PolarDB:TPC-H test

TPC-H overview

TPC-H is a widely used decision support benchmark. It is developed and released by the Transaction Processing Performance Council (TPC) to evaluate the query capabilities of databases. In the TPC-H benchmark, 22 complex SQL queries are performed on 8 tables. Most queries contain joins on several tables, subqueries, and GROUP BY clauses.

Test design

• Test environment for Enterprise Edition instances: one PolarDB-X 1.0 Enterprise Edition instance that contains two nodes each with 16 CPU cores and 64 GB of memory, and four dedicated ApsaraDB RDS for MySQL 5.7 instances with 8 CPU cores and 32 GB of memory.
• Test environment for Standard Edition instances: one PolarDB-X 1.0 Standard Edition instance that contains two nodes each with 8 CPU cores and 32 GB of memory, and four dedicated ApsaraDB RDS for MySQL 5.7 instances with 4 CPU cores and 32 GB of memory.

The following test results are provided based on the queries performed on 50 GB data. The scalar factor of the 50 GB data is 50. The main tables are the LINEITEM table, ORDERS table, and PARSUPP table. The LINEITEM table has approximately 300 million rows. The ORDERS table has 75 million rows. The PARSUPP table has 40 million rows.

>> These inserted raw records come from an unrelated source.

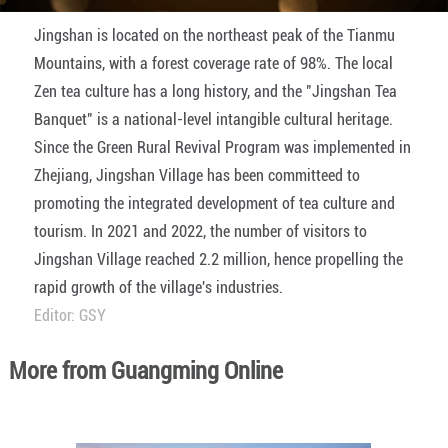
Jingshan is located on the northeast peak of the Tianmu
Mountains, with a forest coverage rate of 98%. The local
Zen tea culture has a long history, and the "Jingshan Tea
Banquet" is a national-level intangible cultural heritage.
Since the Green Rural Revival Program was implemented in
Zhejiang, Jingshan Village has been committeed to
promoting the integrated development of tea culture and
tourism. In 2021 and 2022, the number of visitors to
Jingshan Village reached 2.2 million, hence propelling the
rapid growth of the village's industries.
Editor: GSY
More from Guangming Online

In the following example, Q18 contains joins on four tables that have tens of millions of rows to hundreds of millions of rows, including a subquery with semi-joins. In addition, Q18 contains aggregation operations based on the columns specified in the GROUP BY clause. It takes approximately 11 seconds for a PolarDB-X 1.0 instance to perform this query.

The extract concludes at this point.